Exploring the electronic and mechanical properties of lithium-decorated silicon carbide nanowires for energy storage

The high chemical stability of silicon carbide (SiC) is attractive to inhibit unwanted side chemical reaction and prolongate the cyclability performance of lithium ion batteries anodes. However, SiC has high surface lithiation energy barrier due to its intrinsic nature and the low electrical conductivity limited the application in this area. The surface modification of SiC is an alternative to boost the lithiation–delithiation kinetics. Hydrogen incorporation on SiC surface is extensively used in semiconductor industry to passivate electrically active centers. In this work, we present a theoretical study of the effect of surface lithium (Li) atoms on the electronic and mechanical properties of hydrogen passivated SiC nanowires (H-SiCNWs) with zinc-blende structure.

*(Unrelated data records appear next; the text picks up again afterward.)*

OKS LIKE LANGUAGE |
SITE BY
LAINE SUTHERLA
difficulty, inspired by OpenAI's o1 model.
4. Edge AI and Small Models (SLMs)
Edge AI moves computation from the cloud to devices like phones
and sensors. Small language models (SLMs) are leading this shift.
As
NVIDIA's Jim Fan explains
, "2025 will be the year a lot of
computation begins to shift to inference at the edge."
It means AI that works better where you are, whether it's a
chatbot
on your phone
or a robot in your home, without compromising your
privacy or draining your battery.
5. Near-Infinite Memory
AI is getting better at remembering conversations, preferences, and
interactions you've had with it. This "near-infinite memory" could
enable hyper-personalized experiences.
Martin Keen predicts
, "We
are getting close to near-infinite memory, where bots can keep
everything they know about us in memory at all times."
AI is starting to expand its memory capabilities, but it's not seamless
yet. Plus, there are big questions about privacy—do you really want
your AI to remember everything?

The results show that the adsorption of Li on the carbon (C) atoms at the surface of the nanowire introduces new electronic states within the former band gap of the H-SiCNWs, whose main contribution comes from the C and silicon (Si) atoms in the valence and conduction bands, respectively. Moreover, the number of new bands within the former band gap increases as a function of the concentration of Li atoms and the systems remain as intrinsic semiconductors up to the maximum Li concentrations. The formation energy reveals that the stability of the nanowires increases when the concentration of Li atoms augments. Moreover, the values of the open circuit voltage are found between 1.6 and 1.9 V for all studied concentrations of Li atoms and morphologies. The charge population analysis indicates that the Li atoms give up charge to the C ones resulting in ionic bonds. On the other hand, the Young modulus of the H-SiCNWs increases when their diameter augments and their values are lower than that of the bulk SiC. Besides, the Young modulus slightly diminishes when the concentration of Li grows, then the mechanical resistance could offer a large useful life of the electrode. Finally, the maximum theoretical storage capacity values indicate that the SiC nanowires (SiCNWs) are good potential anodic materials for rechargeable Li-ion batteries.